Я лежал у самого устья вентшахты, в термитнике на краю бывшего рисового поля, и смотрел в дырочку не больше монеты, ту, что мы оставляли для глаза и воздуха. Сначала пришёл звук — низкий, многослойный, не похожий на знакомый посвист одиночного «Хьюи», а будто само небо завели мотором и пустили на малых оборотах. Потом небо потемнело. Они шли волнами, по дюжине, по полторы дюжины в волне, грузные, брюхатые, и от каждой волны рисовая вода в поле приседала ребристыми кругами и трава ложилась плашмя, как под ладонью. Я считал их — холодно, по привычке прежнего ремесла, не из азарта, а потому что число это надо было знать, и число выходило такое, какого здесь не садилось ни разу: не рейд, не налёт, не вылазка из Бьенхоа. Дивизия. Они привезли сюда целую дивизию и ставили её прямо мне на голову.

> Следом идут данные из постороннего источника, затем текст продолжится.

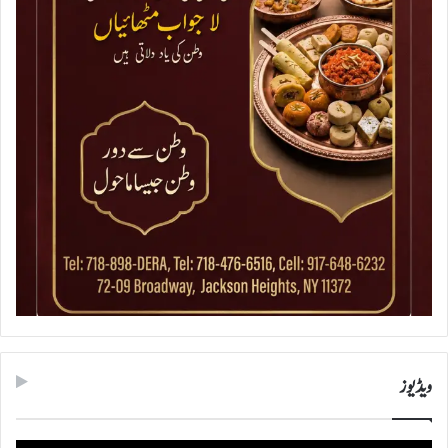
ویڈیوز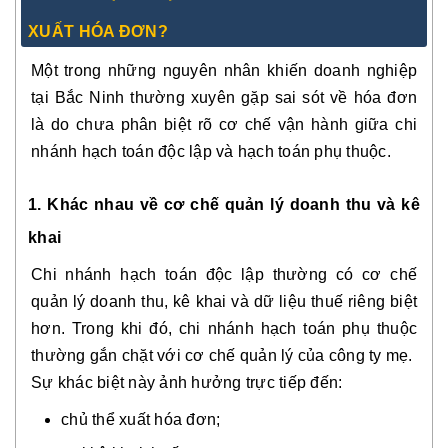
XUẤT HÓA ĐƠN?
Một trong những nguyên nhân khiến doanh nghiệp
tại Bắc Ninh thường xuyên gặp sai sót về hóa đơn
là do chưa phân biệt rõ cơ chế vận hành giữa chi
nhánh hạch toán độc lập và hạch toán phụ thuộc.
1. Khác nhau về cơ chế quản lý doanh thu và kê
khai
Chi nhánh hạch toán độc lập thường có cơ chế
quản lý doanh thu, kê khai và dữ liệu thuế riêng biệt
hơn. Trong khi đó, chi nhánh hạch toán phụ thuộc
thường gắn chặt với cơ chế quản lý của công ty mẹ.
Sự khác biệt này ảnh hưởng trực tiếp đến:
chủ thể xuất hóa đơn;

Машины садились на сухое, на стерню, поднимая бурые столбы пыли, и из их раскрытых брюх выливалась пехота — не пугливые сайгонцы, что жмутся к броне и палят в белый свет, а рослые, неторопливые, уверенные в своём железе люди, которые шли по нашей земле так, будто она уже была их. Я смотрел на них холодным глазом мастера и видел не врага вообще, не плакат, а работу: вот они растягиваются охранением, грамотно, секторами, прикрывая площадку; вот за первой волной идёт вторая, не с людьми, а с грузом — катушки колючей проволоки, мешки, ящики, длинные хоботы каких-то труб; вот садится тяжёлое — приземистые тупорылые машины, которых я тоже узнал по нутру, по той памяти, что ещё тлела во мне и подсказывала имя прежде, чем глаз разбирал очертания: бульдозеры. Они привезли бульдозеры. И там, где сейчас стояло жнивьё и горбились наши термитники с глазами вентшахт, через неделю встанет ровный, голый, выскобленный до глины плац, обнесённый проволокой, набитый людьми, генераторами и пушками, — лагерь, крепость, заноза в самом сердце зоны, которую мы держали полтора десятка лет от французов до них.